With Obamacare’s main provisions only a few months from full implementation, the law is now moving through the economy like a statutory disruptor beam. It’s hard to see how this thing will ever be workable, or affordable.
Many small businesses are trying keep payrolls below 50 workers to remain exempt. Larger firms are trying to figure out how to remain competitive while converting more of the staff to part-timers, for whom insurance need not be provided.
Some who strongly supported the law harbor second thoughts. The Wall Street Journal reports that many union members with plans jointly sponsored by their union and employer have soured on Obamacare. They complain that it will jack up their health plan costs and make them less competitive in the workplace.
Perhaps the biggest unknown is how many employees will lose company-sponsored insurance. A McKinsey survey of employers found that 30 percent would stop offering insurance and pay the $2,000 per-worker penalty.
Consultants at Deloitte expected 9 percent of companies to drop coverage, while Mercer’s estimate was 21 percent. The Congressional Budget Office, which provided the official projection of the law’s cost, was much lower. If there’s an exodus from employer health plans and those workers end up in the Obamacare exchanges, the program’s cost will explode.
But the opposite problem also could be disastrous for the law’s viability. The dumped workers and many of those now without policies may not go to the exchanges at all, opting instead to pay the penalty, which will be much lower than the cost of a health plan.
If the young and healthy stay away, those left in the exchanges will be older and sicker — pushing premiums higher and driving more people out.
Premium prices in the individual market may be primed to skyrocket anyway. Health care inflation has been relatively well behaved of late, but the Society of Actuaries recently predicted that medical claim costs in the individual markets — the main driver of premium prices — will shoot up an average of 32 percent under Obamacare.
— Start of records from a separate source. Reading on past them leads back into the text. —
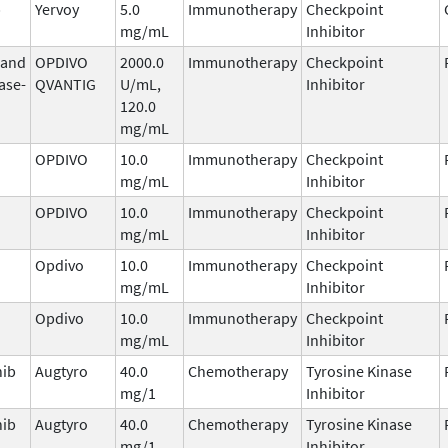
b
Yervoy
5.0
Immunotherapy
Checkpoint
mg/mL
Inhibitor
 and
OPDIVO
2000.0
Immunotherapy
Checkpoint
ase-
QVANTIG
U/mL,
Inhibitor
120.0
mg/mL
OPDIVO
10.0
Immunotherapy
Checkpoint
mg/mL
Inhibitor
OPDIVO
10.0
Immunotherapy
Checkpoint
mg/mL
Inhibitor
Opdivo
10.0
Immunotherapy
Checkpoint
mg/mL
Inhibitor
Opdivo
10.0
Immunotherapy
Checkpoint
mg/mL
Inhibitor
nib
Augtyro
40.0
Chemotherapy
Tyrosine Kinase
mg/1
Inhibitor
nib
Augtyro
40.0
Chemotherapy
Tyrosine Kinase
mg/1
Inhibitor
Even many businesses that will continue offering insurance are making major adjustments.
Cary Hall, president of Benefits by Design, an Overland Park, Kan., insurance broker, says he recently conducted a seminar for CEOs of nearly two dozen manufacturing companies. He said none planned to drop company-sponsored insurance, but many are thinking of scrapping off-the-shelf plans from big insurers in favor of becoming self-funded.
Under Obamacare, taxes and fees for fully insured plans are several orders of magnitude higher than for self-funded plans, making the latter option attractive to companies with trained workers who might leave if there’s no health insurance.
Looking further into the future, there are a couple of other bombs embedded in the law.
Writing at National Review online, Yuval Levin noted that unless medical costs grow slowly, the Independent Payments Advisory Board will begin cutting payments to Medicare providers, reducing seniors’ access to care. The likely result: A senior revolt followed by action in Congress to overturn the IPAB, and a national debt growing even faster.
The second bomb is timed to go off in 2018 — again, if health costs rise too fast. In that year, officials will start cutting subsidies in the exchanges if their cost exceeds 0.5 percent of GDP.
Because of this feature of the law, the CBO says the number of people in the exchanges could fall, leaving behind people with lower incomes or costlier health problems, or both — once again, driving up premium prices and pushing more people out.
President Barack Obama’s pitch for the law was that “if you liked your current health plan, you could keep it.” He also pledged that premiums in the individual market would be $2,500 lower by the end of his first term.
According to The New York Times, even the White House is now telling officials it’s “unwise to tell consumers that they could get ‘health insurance that fits your budget.’”
Obamacare is a centralized, industrial-era monstrosity force-fed into a digital economy full of consumers accustomed to individually tailored choices.
E. Thomas McClanahan is a member of the Kansas City Star editorial board. Distributed by MCT Information Services.